Les attaques de drones ukrainiens ont ciblé les pétroliers Kairos et Virat, naviguant sous pavillon gambien et béninois, alors qu’ils se dirigeaient vers le port russe de Novorossiisk. Ces navires font partie d’une « flotte fantôme » d’un millier de bateaux utilisés par la Russie pour contourner les sanctions occidentales et exporter du pétrole. Le Kairos a subi des dommages au niveau du moteur et a pris feu, entraînant l’évacuation de son équipage par des équipes de secours turques. Le Virat, déjà sanctionné, a vu son gouvernail et son système de propulsion endommagés et a dû être remorqué vers la Turquie. Ces incidents ont causé une perte estimée à 60 millions d’euros pour les opérations pétrolières russes.

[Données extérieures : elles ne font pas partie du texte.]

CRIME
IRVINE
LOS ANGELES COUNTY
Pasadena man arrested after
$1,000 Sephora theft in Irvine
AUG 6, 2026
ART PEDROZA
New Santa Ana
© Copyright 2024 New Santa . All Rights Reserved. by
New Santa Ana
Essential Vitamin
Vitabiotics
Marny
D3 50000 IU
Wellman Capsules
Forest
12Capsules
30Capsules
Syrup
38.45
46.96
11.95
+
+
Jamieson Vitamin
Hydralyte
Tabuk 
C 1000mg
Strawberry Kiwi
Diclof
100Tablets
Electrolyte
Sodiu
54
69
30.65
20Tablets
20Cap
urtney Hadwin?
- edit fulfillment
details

Bloomberg a également rapporté qu’un pétrolier transportant du diesel a été touché par quatre explosions près de Dakar, au Sénégal, marquant le troisième incident impliquant un navire lié à la Russie en quelques jours. Les services de sécurité ukrainiens ont revendiqué la responsabilité des deux attaques en mer Noire, bien que toutes n’aient pas été attribuées.
Malgré ces attaques, les chargements de pétrole brut à Novorossiysk se poursuivent, selon Reuters. L’attaque contre le Caspian Pipeline Consortium (CPC), qui gère plus de 1 % du pétrole mondial, s’est produite alors que l’Ukraine intensifiait ses opérations militaires en mer Noire.
Ces attaques pourraient être un facteur contribuant aux progrès observés dans les négociations de cessez-le-feu entre la Russie et l’Ukraine. Steve Witkoff, l’envoyé spécial américain pour le Moyen-Orient, se rendra à Moscou lundi, selon un responsable américain cité par Fox News. Il a précédemment rencontré des négociateurs ukrainiens en Floride avec le secrétaire d’État Marco Rubio et Jared Kushner, une réunion qualifiée de « très productive » par Rubio.
Par ailleurs, les marchés de l’énergie surveillent également les conditions météorologiques. Une vague de froid glacial, potentiellement record pour 235 millions d’Américains, s’abat sur les États-Unis avec l’arrivée de l’hiver La Niña. Lundi devrait être le jour le plus froid de cette vague, avec des températures inférieures à zéro dans plusieurs États du nord et du centre du pays. Le froid devrait ensuite s’étendre vers l’est, affectant des villes comme Pittsburgh, New York, Indianapolis et Baltimore.